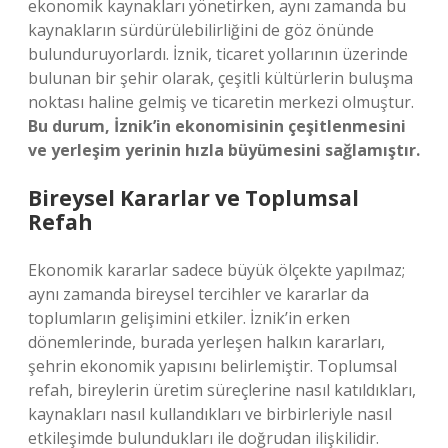
ekonomik kaynakları yönetirken, aynı zamanda bu
kaynakların sürdürülebilirliğini de göz önünde
bulunduruyorlardı. İznik, ticaret yollarının üzerinde
bulunan bir şehir olarak, çeşitli kültürlerin buluşma
noktası haline gelmiş ve ticaretin merkezi olmuştur.
Bu durum, İznik’in ekonomisinin çeşitlenmesini
ve yerleşim yerinin hızla büyümesini sağlamıştır.
Bireysel Kararlar ve Toplumsal
Refah
Ekonomik kararlar sadece büyük ölçekte yapılmaz;
aynı zamanda bireysel tercihler ve kararlar da
toplumların gelişimini etkiler. İznik’in erken
dönemlerinde, burada yerleşen halkın kararları,
şehrin ekonomik yapısını belirlemiştir. Toplumsal
refah, bireylerin üretim süreçlerine nasıl katıldıkları,
kaynakları nasıl kullandıkları ve birbirleriyle nasıl
etkileşimde bulundukları ile doğrudan ilişkilidir.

(WHAT IS EXPECTED):
Could you output all of the entries above exactly? Leave the pictures out.

(SOLUTION FOR THIS TASK):
ekonomik kaynakları yönetirken, aynı zamanda bu
kaynakların sürdürülebilirliğini de göz önünde
bulunduruyorlardı. İznik, ticaret yollarının üzerinde
bulunan bir şehir olarak, çeşitli kültürlerin buluşma
noktası haline gelmiş ve ticaretin merkezi olmuştur.
Bu durum, İznik’in ekonomisinin çeşitlenmesini
ve yerleşim yerinin hızla büyümesini sağlamıştır.
Bireysel Kararlar ve Toplumsal
Refah
Ekonomik kararlar sadece büyük ölçekte yapılmaz;
aynı zamanda bireysel tercihler ve kararlar da
toplumların gelişimini etkiler. İznik’in erken
dönemlerinde, burada yerleşen halkın kararları,
şehrin ekonomik yapısını belirlemiştir. Toplumsal
refah, bireylerin üretim süreçlerine nasıl katıldıkları,
kaynakları nasıl kullandıkları ve birbirleriyle nasıl
etkileşimde bulundukları ile doğrudan ilişkilidir.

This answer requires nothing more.